An explosion at the Duvha power station in February has taken almost 600MW out of the system for more than a year and this means routine maintenance windows need to be rescheduled to meet electricity demand.
Eskom is launching several campaigns to achieve a voluntary electricity saving of 10%. It has targeted energy efficiency as a way to provide the reserves necessary for the maintenance windows. This winter is also expected to be colder than most and peak demand is expected to be 530MW higher than it was last year.
Malusi Gigaba, the public enterprises minister, said the growing economy also needed to be able to rely on sufficient energy. Although coal stockpiles were at a healthy level of more than 42 days, he said, “high levels of inefficient use of electricity in all sectors can no longer be tolerated”. There were demand savings of 372MW last year, 207MW of which were saved by the residential sector.
Eskom has invested R1-billion in energy saving projects for the mining sector to help reduce electricity demand while allowing manufacturing output to increase.
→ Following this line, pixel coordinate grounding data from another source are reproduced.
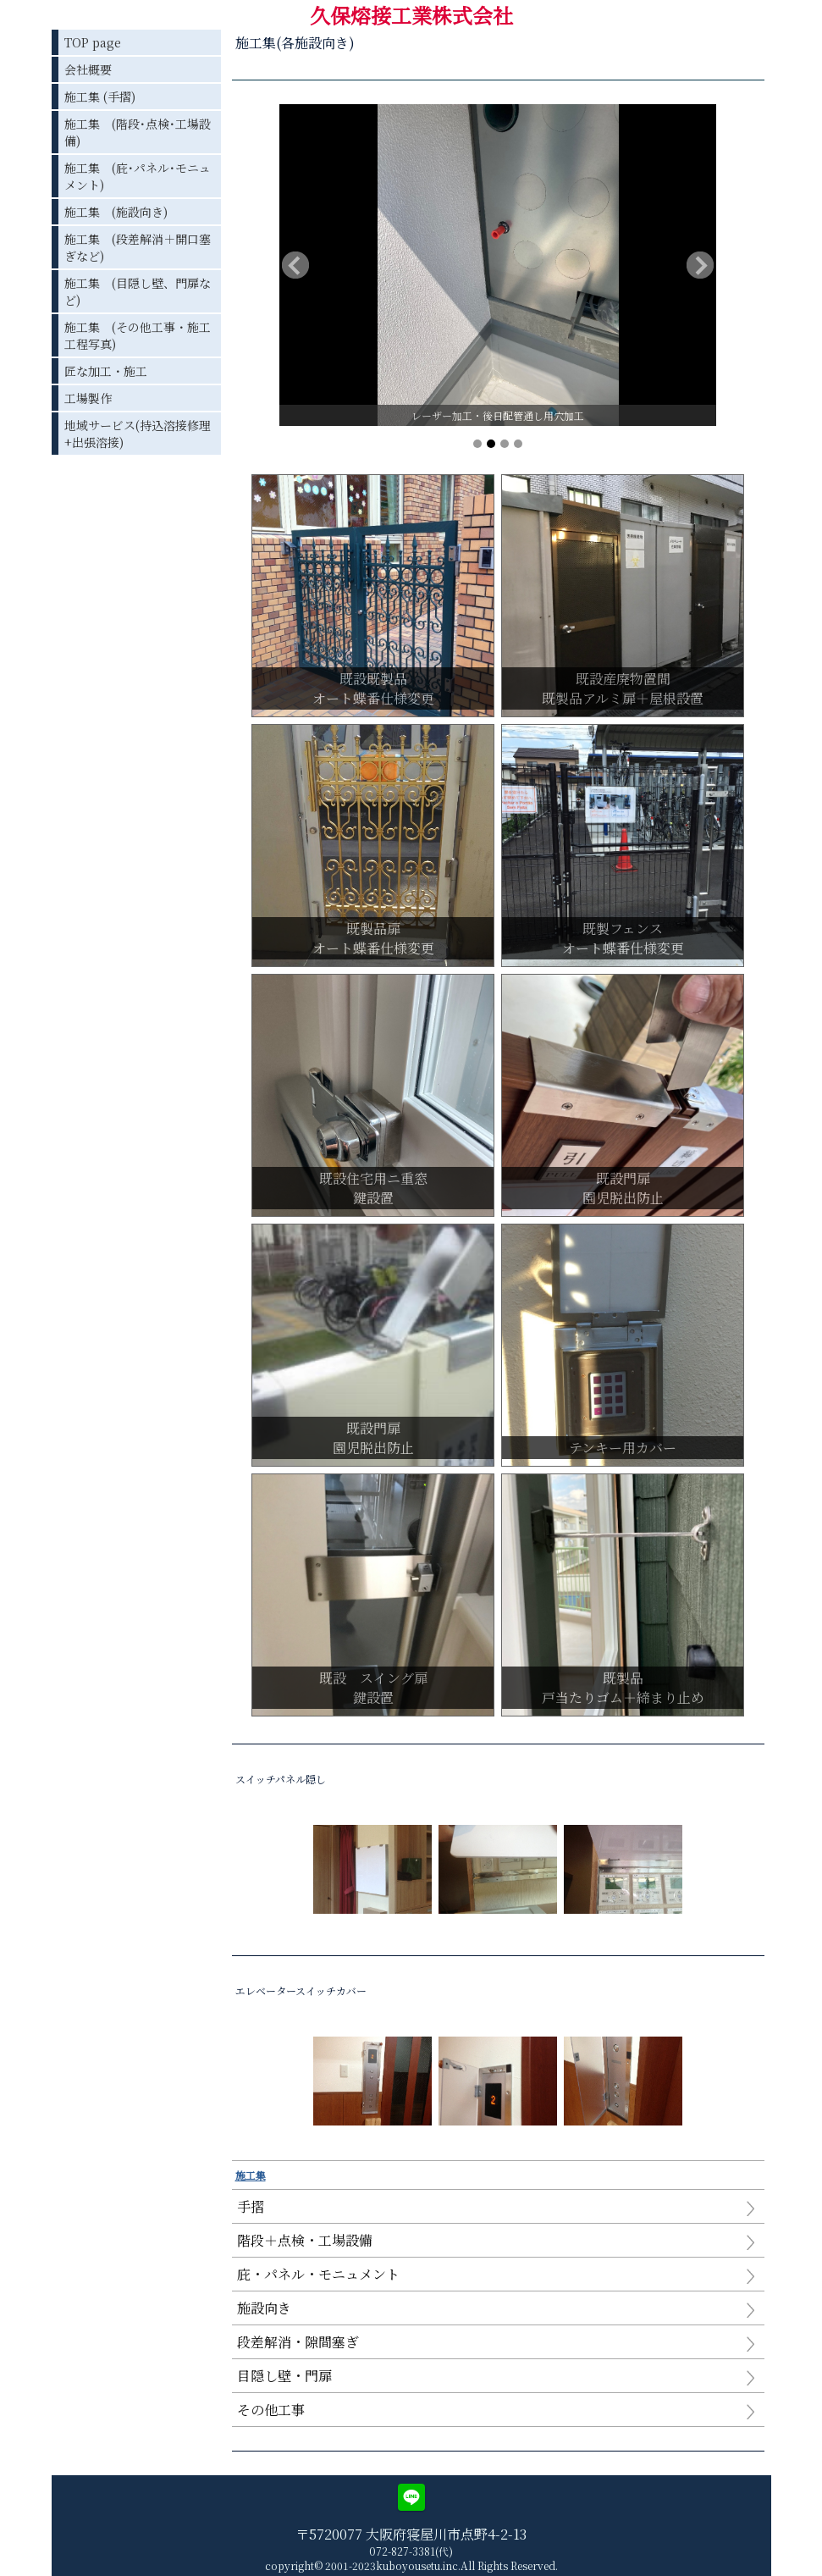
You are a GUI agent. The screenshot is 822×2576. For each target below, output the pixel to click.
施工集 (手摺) (99, 96)
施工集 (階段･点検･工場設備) (137, 132)
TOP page (92, 42)
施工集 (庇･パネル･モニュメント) (137, 176)
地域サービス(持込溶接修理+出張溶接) (137, 434)
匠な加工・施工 (105, 370)
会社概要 (88, 69)
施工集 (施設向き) (116, 211)
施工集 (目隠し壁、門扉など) (137, 291)
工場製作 (88, 398)
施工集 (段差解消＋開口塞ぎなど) (137, 247)
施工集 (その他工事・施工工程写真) (137, 335)
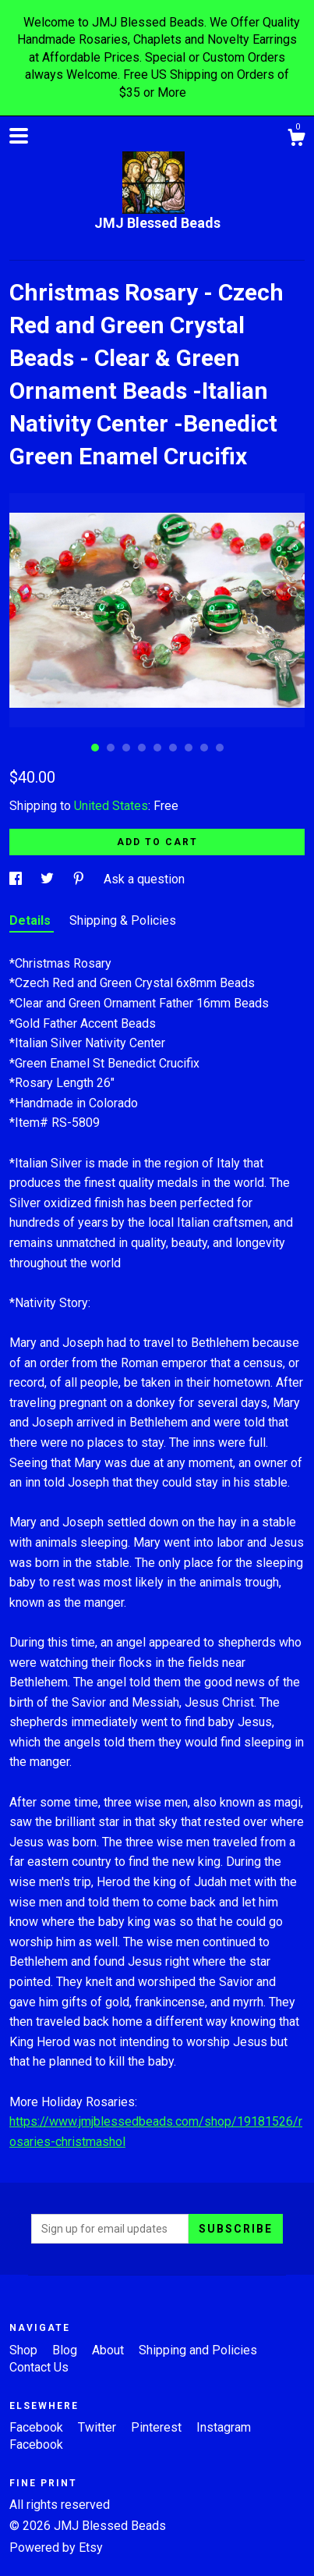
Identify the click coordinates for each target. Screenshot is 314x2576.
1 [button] (95, 747)
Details (31, 920)
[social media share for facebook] (17, 879)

But the commercial property sector is seen to be lagging seriously behind and Eskom is committed to reducing this with help from the South Africa Property Owners’ Association.
Eskom said it was ready to buy electricity from independent power producers and has signed up for 373MW through the medium-term power purchase programme. It is also working with the government on the renewable energy feed-in tariff programme.
But Jayendra Naidoo, of Business Leadership South Africa, has warned that decision-making on energy supply is spread across too many ministries and among too many role-players, and has stressed the need for “maximum coordination”.